Volunteer Steber said during the summer months, more children come through with their parents because of school vacation.

He said food insecurity is a problem that effects all ages.

“There is an older generation and a younger generation,” he said.

It doesn’t make him feel sad that members of society need help from food banks. Those people walk away with boxes and bags of food — including  fresh produce — that they would have otherwise not had in their cupboards and in their refrigerators.

Mary Fernandes said she wonders how many people in the region are in need, but don’t show up to the food pantry.

“In Maine, some people will go hungry or freeze” during the winter “because they are too proud,” she said.

At the Casco Alliance Church’s food pantry, which serves only Casco residents, the average is 25 households, or 75 to 80 people, according to Judy Theberge, who coordinates that program.
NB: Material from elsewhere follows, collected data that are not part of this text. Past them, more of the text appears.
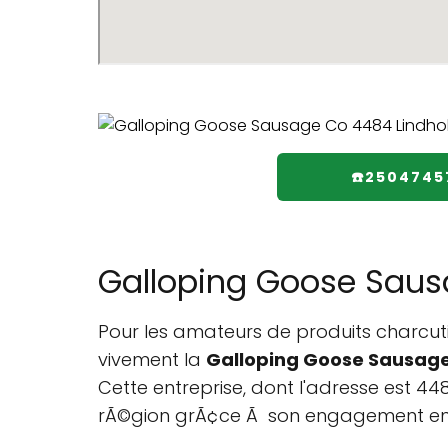
☎️2504745
Galloping Goose Sausa
Pour les amateurs de produits charcut
vivement la
Galloping Goose Sausag
Cette entreprise, dont l'adresse est 
rÃ©gion grÃ¢ce Ã son engagement envers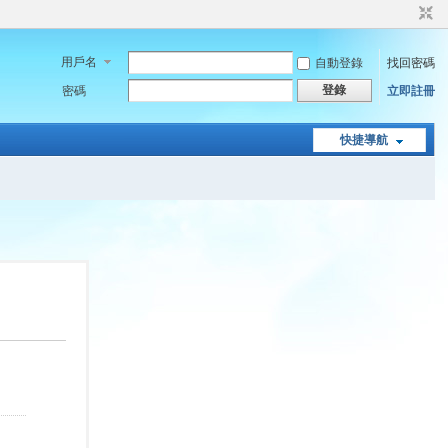
用戶名
自動登錄
找回密碼
登錄
密碼
立即註冊
快捷導航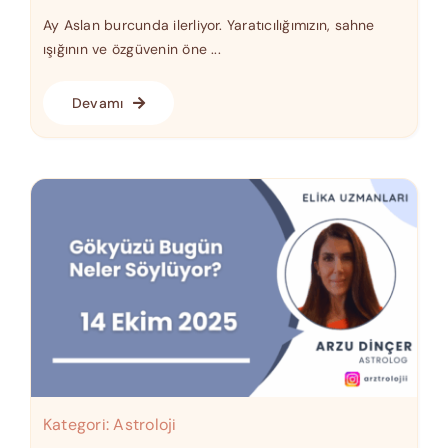
Ay Aslan burcunda ilerliyor. Yaratıcılığımızın, sahne
ışığının ve özgüvenin öne ...
Devamı
Kategori:
Astroloji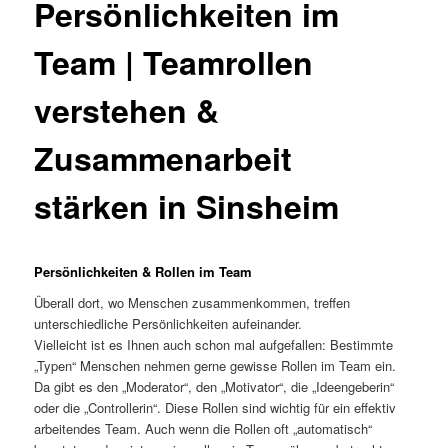
Persönlichkeiten im
Team | Teamrollen
verstehen &
Zusammenarbeit
stärken in Sinsheim
Persönlichkeiten & Rollen im Team
Überall dort, wo Menschen zusammenkommen, treffen
unterschiedliche Persönlichkeiten aufeinander.
Vielleicht ist es Ihnen auch schon mal aufgefallen: Bestimmte
„Typen“ Menschen nehmen gerne gewisse Rollen im Team ein.
Da gibt es den „Moderator“, den „Motivator“, die „Ideengeberin“
oder die „Controllerin“. Diese Rollen sind wichtig für ein effektiv
arbeitendes Team. Auch wenn die Rollen oft „automatisch“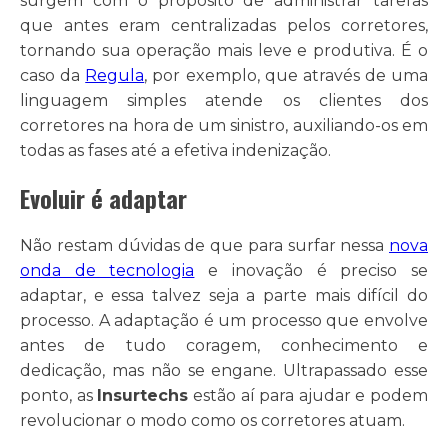
surgem com o propósito de administrar tarefas
que antes eram centralizadas pelos corretores,
tornando sua operação mais leve e produtiva. É o
caso da
Regula
, por exemplo, que através de uma
linguagem simples atende os clientes dos
corretores na hora de um sinistro, auxiliando-os em
todas as fases até a efetiva indenização.
Evoluir é adaptar
Não restam dúvidas de que para surfar nessa
nova
onda de tecnologia
e inovação é preciso se
adaptar, e essa talvez seja a parte mais difícil do
processo. A adaptação é um processo que envolve
antes de tudo coragem, conhecimento e
dedicação, mas não se engane. Ultrapassado esse
ponto, as
Insurtechs
estão aí para ajudar e podem
revolucionar o modo como os corretores atuam.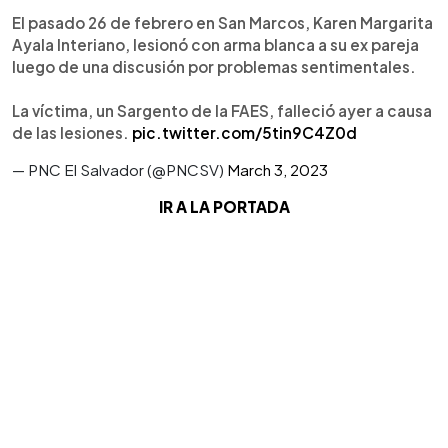
El pasado 26 de febrero en San Marcos, Karen Margarita
Ayala Interiano, lesionó con arma blanca a su ex pareja
luego de una discusión por problemas sentimentales.
La víctima, un Sargento de la FAES, falleció ayer a causa
de las lesiones.
pic.twitter.com/5tin9C4Z0d
— PNC El Salvador (@PNCSV)
March 3, 2023
IR A LA PORTADA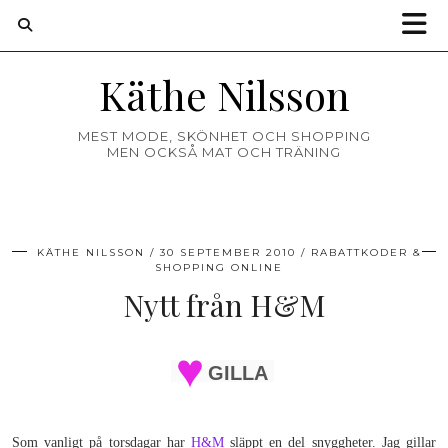
Käthe Nilsson
MEST MODE, SKÖNHET OCH SHOPPING
MEN OCKSÅ MAT OCH TRÄNING
KÄTHE NILSSON
30 SEPTEMBER 2010
RABATTKODER &
SHOPPING ONLINE
Nytt från H&M
GILLA
Som vanligt på torsdagar har
H&M
släppt en del snyggheter. Jag gillar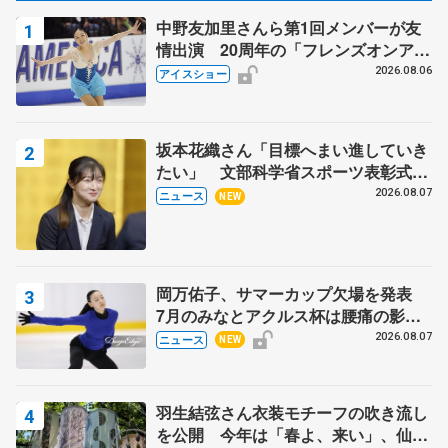
中野友加里さんら第1回メンバーが友
情出演 20周年の「フレンズオンアイ
ス」 宮本賢二さん、有川梨絵さん、
2026.08.06
アイスショー
田村岳斗さんも
坂本花織さん「目標へまい進していき
たい」 文部科学省スポーツ表彰式で
代表謝辞
2026.08.07
ニュース
NEW
岡万佑子、サマーカップ欠場を発表
7月のみなとアクルス杯は腰痛の影響
で
2026.08.07
ニュース
NEW
羽生結弦さん衣装モチーフの吹き流し
を公開 今年は「春よ、来い」、仙台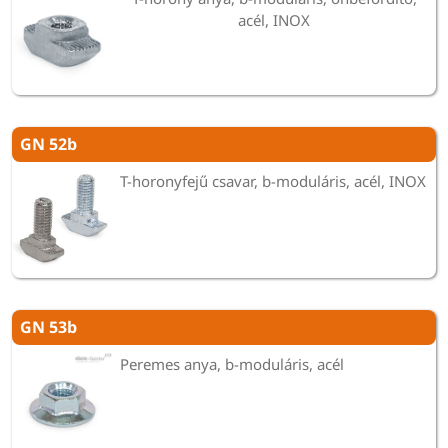
acél, INOX
GN 52b
T-horonyfejű csavar, b-moduláris, acél, INOX
GN 53b
Peremes anya, b-moduláris, acél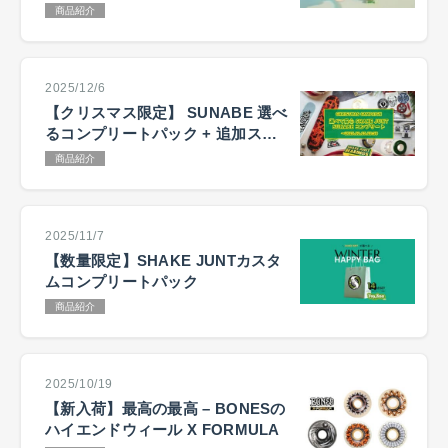
で選ぶ
商品紹介
2025/12/6
【クリスマス限定】 SUNABE 選べ
るコンプリートパック + 追加ステ
ッカーキャンペーン
商品紹介
2025/11/7
【数量限定】SHAKE JUNTカスタ
ムコンプリートパック
商品紹介
2025/10/19
【新入荷】最高の最高 – BONESの
ハイエンドウィール X FORMULA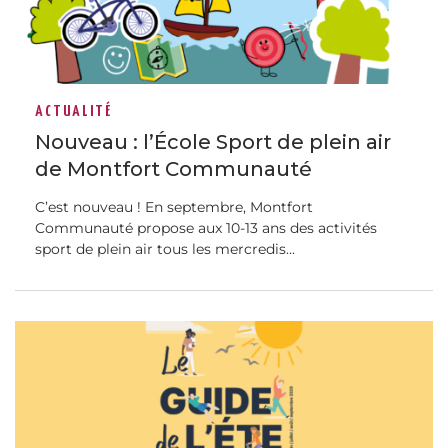
ACTUALITÉ
Nouveau : l’École Sport de plein air
de Montfort Communauté
C’est nouveau ! En septembre, Montfort
Communauté propose aux 10-13 ans des activités
sport de plein air tous les mercredis...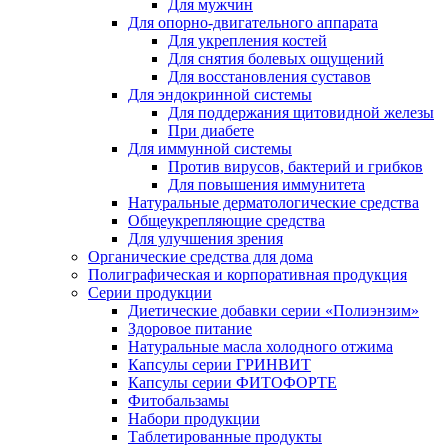
Для мужчин
Для опорно-двигательного аппарата
Для укрепления костей
Для снятия болевых ощущений
Для восстановления суставов
Для эндокринной системы
Для поддержания щитовидной железы
При диабете
Для иммунной системы
Против вирусов, бактерий и грибков
Для повышения иммунитета
Натуральные дерматологические средства
Общеукрепляющие средства
Для улучшения зрения
Органические средства для дома
Полиграфическая и корпоративная продукция
Серии продукции
Диетические добавки серии «Полиэнзим»
Здоровое питание
Натуральные масла холодного отжима
Капсулы серии ГРИНВИТ
Капсулы серии ФИТОФОРТЕ
Фитобальзамы
Набори продукции
Таблетированные продукты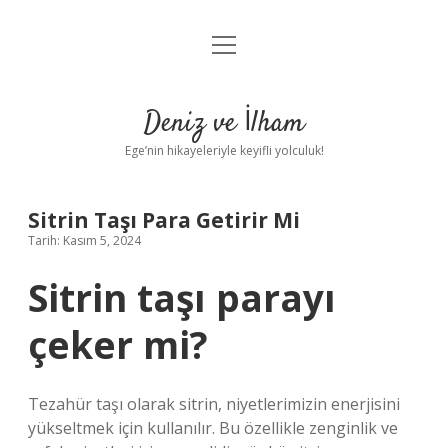
menüyü
Anasayfa
aç
Gizlilik Politikası
Deniz ve İlham
Yasal Uyarı
Ege’nin hikayeleriyle keyifli yolculuk!
Hakkımızda
Sitrin Taşı Para Getirir Mi
Tarih: Kasım 5, 2024
Sitrin taşı parayı
çeker mi?
Tezahür taşı olarak sitrin, niyetlerimizin enerjisini
yükseltmek için kullanılır. Bu özellikle zenginlik ve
“In the fall and winter, we go close to 30 households, about 90 to 100 people. That is from about October through January and February,” she said.

“That is when people are having to pay for fuel. We tend to see more families and elderly, too,” Theberge said.

“We do emergency baskets. That can be a couple per month (because) people are running short on groceries. Maybe, their food stamps didn’t come in,” she said.

Theberge works with a team of about eight to 10 volunteers who help with boxes and take them out to the vehicles.

Casco Alliance Church holds it food pantry in the evening because most of her volunteers have day jobs.

She said usually when she tells her volunteers that they can bring some food home, they tell her no because someone else might need it more.

“There are a lot of needy people in this area. I don’t meet them all. Some are too proud to come, which is sad,” she said.

“Some people won’t do that. Some have pride, and they don’t want to use the food bank. They feel like people are going to put them down or not think as much of them if they do,” she said.